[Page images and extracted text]
------------------------------

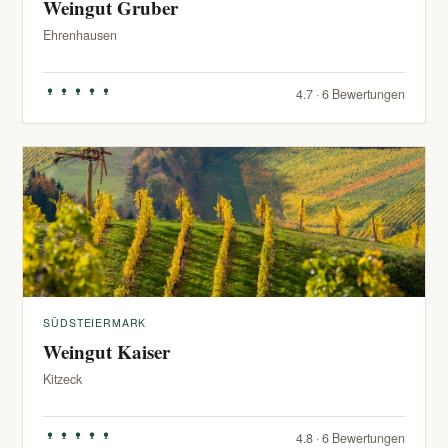
Weingut Gruber
Ehrenhausen
4.7 · 6 Bewertungen
SÜDSTEIERMARK
Weingut Kaiser
Kitzeck
4.8 · 6 Bewertungen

------------------------------

▸ Task details
Every line from the one that has "4.7 · 6 Bewertungen" down to the last line above must be written out exactly, with both ends included and nothing else.

▸ Your solution
4.7 · 6 Bewertungen
SÜDSTEIERMARK
Weingut Kaiser
Kitzeck
4.8 · 6 Bewertungen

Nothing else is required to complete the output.